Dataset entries
[Start of section]

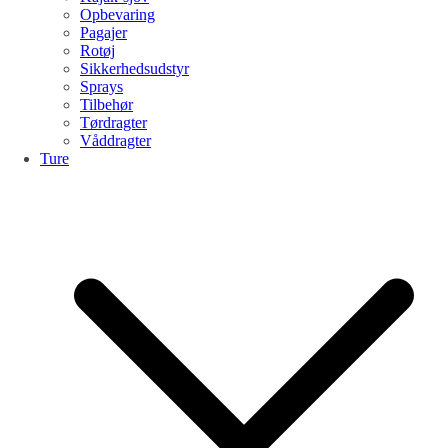
Opbevaring
Pagajer
Rotøj
Sikkerhedsudstyr
Sprays
Tilbehør
Tørdragter
Våddragter
Ture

[End of section]

- Directions
Return all records exactly; no pictures.

- Answer to the problem
Opbevaring
Pagajer
Rotøj
Sikkerhedsudstyr
Sprays
Tilbehør
Tørdragter
Våddragter
Ture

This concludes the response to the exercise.